• _Your assignment_
For the data below, count the lines that have the string "will" and state that number by itself.

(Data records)
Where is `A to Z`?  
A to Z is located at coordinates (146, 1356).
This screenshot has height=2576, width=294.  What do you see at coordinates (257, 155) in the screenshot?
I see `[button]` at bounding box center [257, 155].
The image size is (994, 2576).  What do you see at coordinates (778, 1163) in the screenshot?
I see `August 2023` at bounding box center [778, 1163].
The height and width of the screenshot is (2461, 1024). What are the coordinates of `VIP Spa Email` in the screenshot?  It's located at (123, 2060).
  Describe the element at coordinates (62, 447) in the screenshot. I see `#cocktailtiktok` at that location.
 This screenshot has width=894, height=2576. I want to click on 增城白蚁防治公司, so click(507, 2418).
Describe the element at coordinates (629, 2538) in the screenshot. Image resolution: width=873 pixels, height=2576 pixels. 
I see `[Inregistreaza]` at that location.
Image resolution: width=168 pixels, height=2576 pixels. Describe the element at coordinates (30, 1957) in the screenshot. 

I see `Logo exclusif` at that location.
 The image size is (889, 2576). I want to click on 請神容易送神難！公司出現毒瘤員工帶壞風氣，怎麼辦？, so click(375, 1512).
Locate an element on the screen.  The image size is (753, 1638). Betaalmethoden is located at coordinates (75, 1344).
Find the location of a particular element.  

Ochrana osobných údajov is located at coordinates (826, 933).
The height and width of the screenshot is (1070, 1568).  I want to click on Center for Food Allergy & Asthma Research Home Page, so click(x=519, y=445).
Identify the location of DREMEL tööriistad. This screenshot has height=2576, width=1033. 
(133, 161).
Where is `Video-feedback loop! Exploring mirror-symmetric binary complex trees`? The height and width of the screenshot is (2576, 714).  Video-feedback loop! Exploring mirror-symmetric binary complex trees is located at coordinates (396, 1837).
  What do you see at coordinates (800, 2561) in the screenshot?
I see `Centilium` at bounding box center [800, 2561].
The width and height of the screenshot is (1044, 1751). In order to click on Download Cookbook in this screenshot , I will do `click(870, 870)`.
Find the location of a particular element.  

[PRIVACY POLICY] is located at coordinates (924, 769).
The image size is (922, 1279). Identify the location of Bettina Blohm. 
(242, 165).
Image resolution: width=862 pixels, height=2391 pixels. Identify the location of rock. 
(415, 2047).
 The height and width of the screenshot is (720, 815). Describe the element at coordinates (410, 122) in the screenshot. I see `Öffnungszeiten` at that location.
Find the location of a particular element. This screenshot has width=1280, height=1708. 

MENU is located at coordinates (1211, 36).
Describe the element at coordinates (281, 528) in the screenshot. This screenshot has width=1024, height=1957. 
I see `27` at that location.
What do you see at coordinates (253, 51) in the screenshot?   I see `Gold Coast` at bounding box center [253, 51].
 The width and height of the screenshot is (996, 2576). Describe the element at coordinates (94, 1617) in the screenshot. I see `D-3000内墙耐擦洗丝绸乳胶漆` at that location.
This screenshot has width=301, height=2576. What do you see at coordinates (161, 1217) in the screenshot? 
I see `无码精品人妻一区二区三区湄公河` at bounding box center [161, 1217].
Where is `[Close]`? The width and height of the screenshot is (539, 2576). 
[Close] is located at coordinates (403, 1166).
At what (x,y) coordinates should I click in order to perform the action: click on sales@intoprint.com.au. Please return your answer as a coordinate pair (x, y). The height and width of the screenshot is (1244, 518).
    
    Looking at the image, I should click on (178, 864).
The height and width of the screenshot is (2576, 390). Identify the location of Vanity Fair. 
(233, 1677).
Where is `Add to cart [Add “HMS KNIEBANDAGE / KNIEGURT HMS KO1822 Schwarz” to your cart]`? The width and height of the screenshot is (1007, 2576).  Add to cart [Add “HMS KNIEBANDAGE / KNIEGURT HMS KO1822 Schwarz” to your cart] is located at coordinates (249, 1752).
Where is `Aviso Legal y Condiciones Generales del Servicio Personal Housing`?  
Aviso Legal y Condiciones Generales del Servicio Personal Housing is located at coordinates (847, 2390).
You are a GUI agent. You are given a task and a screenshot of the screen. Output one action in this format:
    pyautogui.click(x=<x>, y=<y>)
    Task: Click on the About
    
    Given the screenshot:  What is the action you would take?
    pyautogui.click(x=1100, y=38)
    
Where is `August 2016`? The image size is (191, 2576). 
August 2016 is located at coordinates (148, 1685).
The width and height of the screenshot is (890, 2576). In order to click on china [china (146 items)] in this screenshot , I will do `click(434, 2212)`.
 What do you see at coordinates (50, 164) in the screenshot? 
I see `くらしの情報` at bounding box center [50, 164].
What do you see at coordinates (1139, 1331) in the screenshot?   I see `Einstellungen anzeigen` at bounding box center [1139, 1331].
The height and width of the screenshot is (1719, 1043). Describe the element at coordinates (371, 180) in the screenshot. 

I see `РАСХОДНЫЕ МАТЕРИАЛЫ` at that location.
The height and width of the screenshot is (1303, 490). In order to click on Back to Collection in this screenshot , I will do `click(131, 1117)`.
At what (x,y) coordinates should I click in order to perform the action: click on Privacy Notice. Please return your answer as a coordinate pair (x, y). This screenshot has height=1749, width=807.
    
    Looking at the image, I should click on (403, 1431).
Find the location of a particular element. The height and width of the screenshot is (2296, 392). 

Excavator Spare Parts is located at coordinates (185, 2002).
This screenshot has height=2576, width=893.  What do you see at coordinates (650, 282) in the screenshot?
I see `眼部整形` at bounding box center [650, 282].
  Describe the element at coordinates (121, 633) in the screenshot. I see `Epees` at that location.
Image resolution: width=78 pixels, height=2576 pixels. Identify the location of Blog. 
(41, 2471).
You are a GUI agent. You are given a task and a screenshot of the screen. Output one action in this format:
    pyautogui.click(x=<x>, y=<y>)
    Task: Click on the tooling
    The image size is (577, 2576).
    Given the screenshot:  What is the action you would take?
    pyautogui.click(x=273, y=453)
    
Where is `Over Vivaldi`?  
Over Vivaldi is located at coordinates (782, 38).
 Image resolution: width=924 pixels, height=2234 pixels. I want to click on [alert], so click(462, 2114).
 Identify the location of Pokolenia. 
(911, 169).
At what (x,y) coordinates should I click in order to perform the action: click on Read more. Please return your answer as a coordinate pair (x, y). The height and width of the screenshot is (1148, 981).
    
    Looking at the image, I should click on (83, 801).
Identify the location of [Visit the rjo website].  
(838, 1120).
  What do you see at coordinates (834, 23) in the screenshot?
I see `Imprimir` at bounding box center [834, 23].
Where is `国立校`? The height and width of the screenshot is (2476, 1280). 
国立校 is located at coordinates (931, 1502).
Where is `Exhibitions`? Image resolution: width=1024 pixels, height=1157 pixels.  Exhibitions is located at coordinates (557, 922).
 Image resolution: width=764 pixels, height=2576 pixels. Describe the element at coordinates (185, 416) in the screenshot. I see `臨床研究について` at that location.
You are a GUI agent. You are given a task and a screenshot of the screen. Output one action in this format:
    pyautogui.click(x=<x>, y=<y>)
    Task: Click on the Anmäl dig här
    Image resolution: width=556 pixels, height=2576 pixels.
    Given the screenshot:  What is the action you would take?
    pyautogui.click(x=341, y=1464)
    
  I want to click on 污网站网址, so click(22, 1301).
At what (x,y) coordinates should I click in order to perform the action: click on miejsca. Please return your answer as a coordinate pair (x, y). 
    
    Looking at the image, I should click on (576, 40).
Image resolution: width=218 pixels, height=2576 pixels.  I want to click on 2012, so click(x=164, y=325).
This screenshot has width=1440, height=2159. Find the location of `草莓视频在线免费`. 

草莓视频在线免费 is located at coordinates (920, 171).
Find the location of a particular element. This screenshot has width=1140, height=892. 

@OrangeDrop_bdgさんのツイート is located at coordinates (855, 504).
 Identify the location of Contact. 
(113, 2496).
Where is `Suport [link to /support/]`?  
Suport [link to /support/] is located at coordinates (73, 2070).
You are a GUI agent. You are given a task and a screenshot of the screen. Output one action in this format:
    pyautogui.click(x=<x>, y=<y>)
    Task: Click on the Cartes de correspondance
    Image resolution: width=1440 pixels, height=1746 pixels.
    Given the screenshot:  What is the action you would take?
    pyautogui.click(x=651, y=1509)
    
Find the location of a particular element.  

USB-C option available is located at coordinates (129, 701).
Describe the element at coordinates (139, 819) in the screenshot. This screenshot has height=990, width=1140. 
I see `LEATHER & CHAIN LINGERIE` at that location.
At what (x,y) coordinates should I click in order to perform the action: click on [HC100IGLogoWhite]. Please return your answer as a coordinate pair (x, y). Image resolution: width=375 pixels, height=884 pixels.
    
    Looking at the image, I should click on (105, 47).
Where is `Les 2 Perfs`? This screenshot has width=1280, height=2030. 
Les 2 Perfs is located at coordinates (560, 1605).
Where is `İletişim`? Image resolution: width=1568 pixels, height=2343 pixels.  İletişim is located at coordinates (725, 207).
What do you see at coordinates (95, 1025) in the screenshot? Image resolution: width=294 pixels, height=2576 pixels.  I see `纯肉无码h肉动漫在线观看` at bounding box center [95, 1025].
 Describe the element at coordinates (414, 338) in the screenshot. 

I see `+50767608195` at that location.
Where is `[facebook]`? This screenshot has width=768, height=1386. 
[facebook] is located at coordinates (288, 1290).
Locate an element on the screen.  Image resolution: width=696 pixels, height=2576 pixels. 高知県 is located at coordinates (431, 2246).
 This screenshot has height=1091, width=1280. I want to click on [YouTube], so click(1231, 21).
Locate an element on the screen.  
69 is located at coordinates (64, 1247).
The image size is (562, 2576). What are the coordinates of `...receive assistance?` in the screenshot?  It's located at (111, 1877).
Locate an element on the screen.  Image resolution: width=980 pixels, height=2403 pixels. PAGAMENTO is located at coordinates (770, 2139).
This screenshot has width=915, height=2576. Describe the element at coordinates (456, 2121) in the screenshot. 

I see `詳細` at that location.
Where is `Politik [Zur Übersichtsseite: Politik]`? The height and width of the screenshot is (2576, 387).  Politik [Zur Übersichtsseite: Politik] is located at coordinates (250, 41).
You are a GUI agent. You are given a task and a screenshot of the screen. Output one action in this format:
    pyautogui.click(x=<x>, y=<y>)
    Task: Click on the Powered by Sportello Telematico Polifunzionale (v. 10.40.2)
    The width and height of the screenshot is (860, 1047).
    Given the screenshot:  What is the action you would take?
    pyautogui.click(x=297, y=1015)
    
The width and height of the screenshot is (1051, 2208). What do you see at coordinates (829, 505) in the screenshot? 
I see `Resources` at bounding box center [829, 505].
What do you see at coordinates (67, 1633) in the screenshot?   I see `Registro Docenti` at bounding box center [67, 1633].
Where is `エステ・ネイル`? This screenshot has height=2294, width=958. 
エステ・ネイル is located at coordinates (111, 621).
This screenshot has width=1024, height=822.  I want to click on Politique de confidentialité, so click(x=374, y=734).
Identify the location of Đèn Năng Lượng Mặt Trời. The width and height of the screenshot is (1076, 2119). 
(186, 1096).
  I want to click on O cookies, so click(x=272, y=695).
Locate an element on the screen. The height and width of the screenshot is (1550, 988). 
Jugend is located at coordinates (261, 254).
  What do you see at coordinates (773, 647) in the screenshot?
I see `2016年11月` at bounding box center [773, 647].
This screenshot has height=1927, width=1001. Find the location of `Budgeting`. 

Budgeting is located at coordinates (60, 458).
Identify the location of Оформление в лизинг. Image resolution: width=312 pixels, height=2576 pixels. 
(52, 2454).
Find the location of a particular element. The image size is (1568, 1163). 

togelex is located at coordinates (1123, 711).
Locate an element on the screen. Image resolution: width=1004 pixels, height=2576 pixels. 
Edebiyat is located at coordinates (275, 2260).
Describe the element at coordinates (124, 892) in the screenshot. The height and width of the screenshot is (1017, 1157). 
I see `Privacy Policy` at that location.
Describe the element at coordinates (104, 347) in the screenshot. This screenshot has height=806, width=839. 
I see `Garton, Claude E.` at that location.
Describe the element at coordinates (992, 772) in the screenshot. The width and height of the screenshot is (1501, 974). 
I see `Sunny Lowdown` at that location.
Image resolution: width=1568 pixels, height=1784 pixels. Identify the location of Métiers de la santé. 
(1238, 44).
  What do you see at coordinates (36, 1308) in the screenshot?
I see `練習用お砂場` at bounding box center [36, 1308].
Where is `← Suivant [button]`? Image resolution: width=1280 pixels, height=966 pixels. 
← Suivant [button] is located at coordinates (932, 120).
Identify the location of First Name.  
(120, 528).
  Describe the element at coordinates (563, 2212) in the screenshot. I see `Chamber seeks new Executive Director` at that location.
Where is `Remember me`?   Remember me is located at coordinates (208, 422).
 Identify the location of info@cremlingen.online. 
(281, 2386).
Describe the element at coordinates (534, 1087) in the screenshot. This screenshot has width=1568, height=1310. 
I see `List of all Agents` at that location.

• _Solved problem_
3